**DATA EXCERPTS**
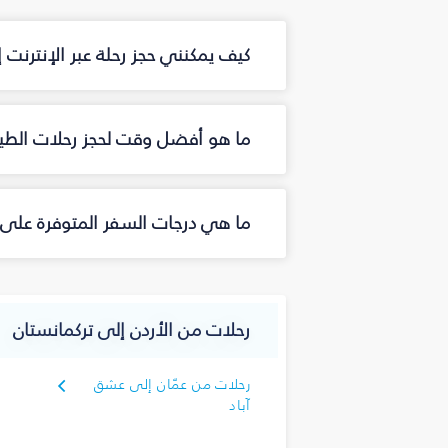
كيف يمكنني حجز رحلة عبر الإنترنت
ما هو أفضل وقت لحجز رحلات الطير
ما هي درجات السفر المتوفرة على ا
رحلات من الأردن إلى تركمانستان
رحلات من عمّان إلى عشق
آباد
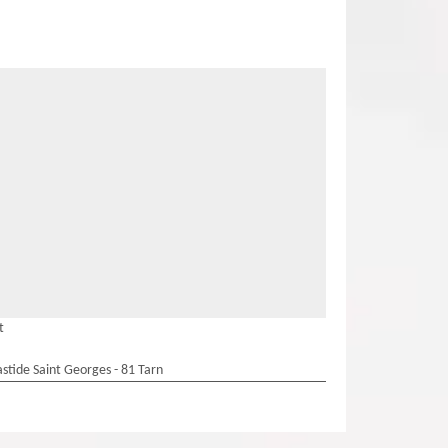
t
stide Saint Georges - 81 Tarn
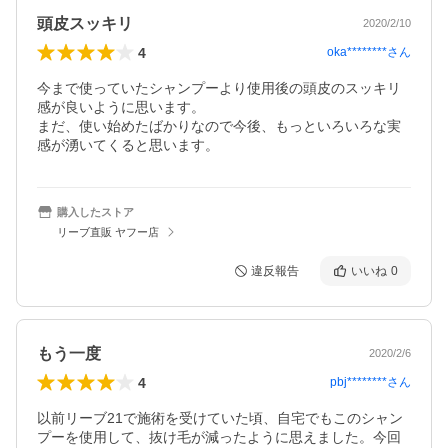
頭皮スッキリ
2020/2/10
4
oka********
さん
今まで使っていたシャンプーより使用後の頭皮のスッキリ
感が良いように思います。

まだ、使い始めたばかりなので今後、もっといろいろな実
感が湧いてくると思います。
購入したストア
リーブ直販 ヤフー店
違反報告
いいね
0
もう一度
2020/2/6
4
pbj********
さん
以前リーブ21で施術を受けていた頃、自宅でもこのシャン
プーを使用して、抜け毛が減ったように思えました。今回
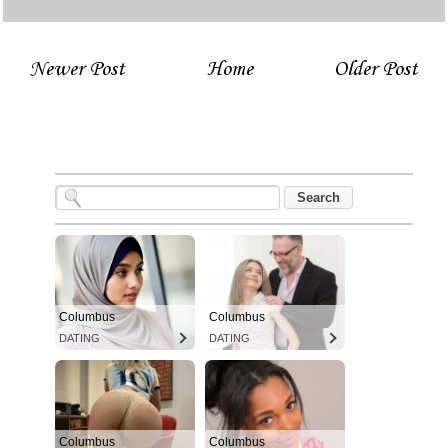
Newer Post
Home
Older Post
Columbus
Columbus
DATING
DATING
Columbus
Columbus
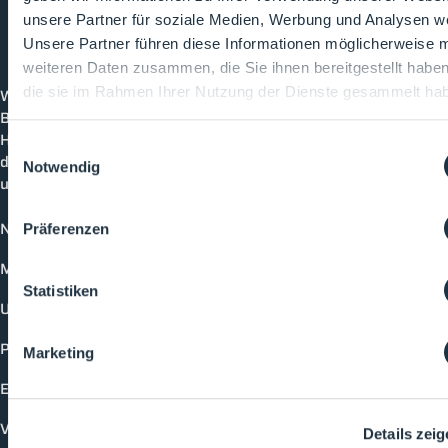
unsere Partner für soziale Medien, Werbung und Analysen we
Unsere Partner führen diese Informationen möglicherweise m
Cleanroom
Processes
weiteren Daten zusammen, die Sie ihnen bereitgestellt habe
die sie im Rahmen Ihrer Nutzung der Dienste gesammelt ha
Willkommen bei CleanroomProcesses, der
Branchenplattform für Reinraum und Prozesstechnik.
Hier bleibst du immer auf dem neuesten Stand, kannst
Einwilligungsauswahl
dich mit anderen verknüpfen und alle relevanten Themen
Notwendig
und Events der Branche entdecken.
News
Präferenzen
Mediathek
Statistiken
Unternehmen
Produkte
Marketing
Events
Vorträge
Details zei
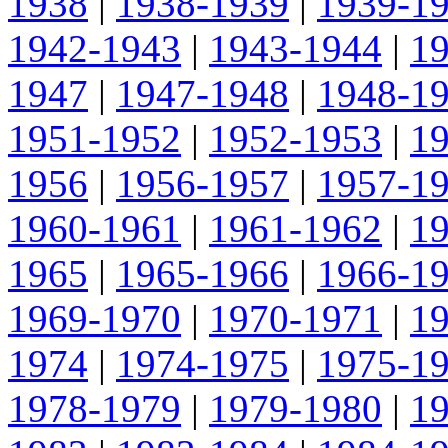
1938
|
1938-1939
|
1939-1
1942-1943
|
1943-1944
|
1
1947
|
1947-1948
|
1948-1
1951-1952
|
1952-1953
|
1
1956
|
1956-1957
|
1957-1
1960-1961
|
1961-1962
|
1
1965
|
1965-1966
|
1966-1
1969-1970
|
1970-1971
|
1
1974
|
1974-1975
|
1975-1
1978-1979
|
1979-1980
|
1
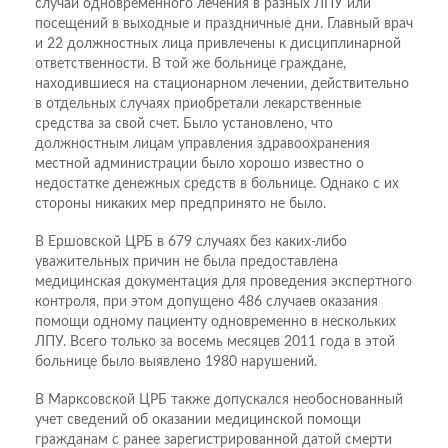
случаи одновременного лечения в разных ЛПУ или
посещений в выходные и праздничные дни. Главный врач
и 22 должностных лица привлечены к дисциплинарной
ответственности. В той же больнице граждане,
находившиеся на стационарном лечении, действительно
в отдельных случаях приобретали лекарственные
средства за свой счет. Было установлено, что
должностным лицам управления здравоохранения
местной администрации было хорошо известно о
недостатке денежных средств в больнице. Однако с их
стороны никаких мер предпринято не было.
В Ершовской ЦРБ в 679 случаях без каких-либо
уважительных причин не была предоставлена
медицинская документация для проведения экспертного
контроля, при этом допущено 486 случаев оказания
помощи одному пациенту одновременно в нескольких
ЛПУ. Всего только за восемь месяцев 2011 года в этой
больнице было выявлено 1980 нарушений.
В Марксовской ЦРБ также допускался необоснованный
учет сведений об оказании медицинской помощи
гражданам с ранее зарегистрированной датой смерти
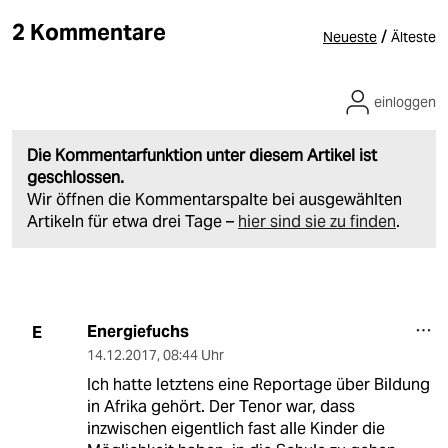
2 Kommentare
/
Neueste
Älteste
einloggen
Die Kommentarfunktion unter diesem Artikel ist
geschlossen.
Wir öffnen die Kommentarspalte bei ausgewählten
Artikeln für etwa drei Tage –
hier sind sie zu finden
.
Energiefuchs
E
14.12.2017
,
08:44 Uhr
Ich hatte letztens eine Reportage über Bildung
in Afrika gehört. Der Tenor war, dass
inzwischen eigentlich fast alle Kinder die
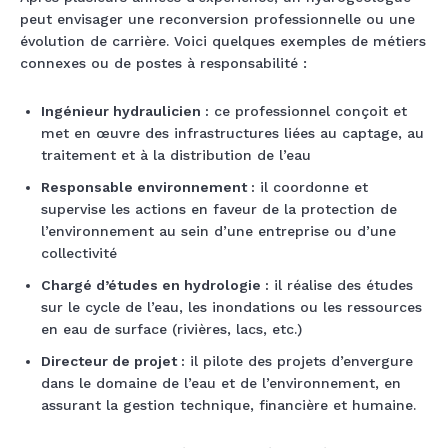
peut envisager une reconversion professionnelle ou une
évolution de carrière. Voici quelques exemples de métiers
connexes ou de postes à responsabilité :
Ingénieur hydraulicien :
ce professionnel conçoit et
met en œuvre des infrastructures liées au captage, au
traitement et à la distribution de l’eau
Responsable environnement :
il coordonne et
supervise les actions en faveur de la protection de
l’environnement au sein d’une entreprise ou d’une
collectivité
Chargé d’études en hydrologie :
il réalise des études
sur le cycle de l’eau, les inondations ou les ressources
en eau de surface (rivières, lacs, etc.)
Directeur de projet :
il pilote des projets d’envergure
dans le domaine de l’eau et de l’environnement, en
assurant la gestion technique, financière et humaine.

**TASK DESCRIPTION**
Scan the records above for the word "Partner". Show each line in which it appears.

**ANSWER BOX**
unsere Partner für soziale Medien, Werbung und Analysen we
Unsere Partner führen diese Informationen möglicherweise m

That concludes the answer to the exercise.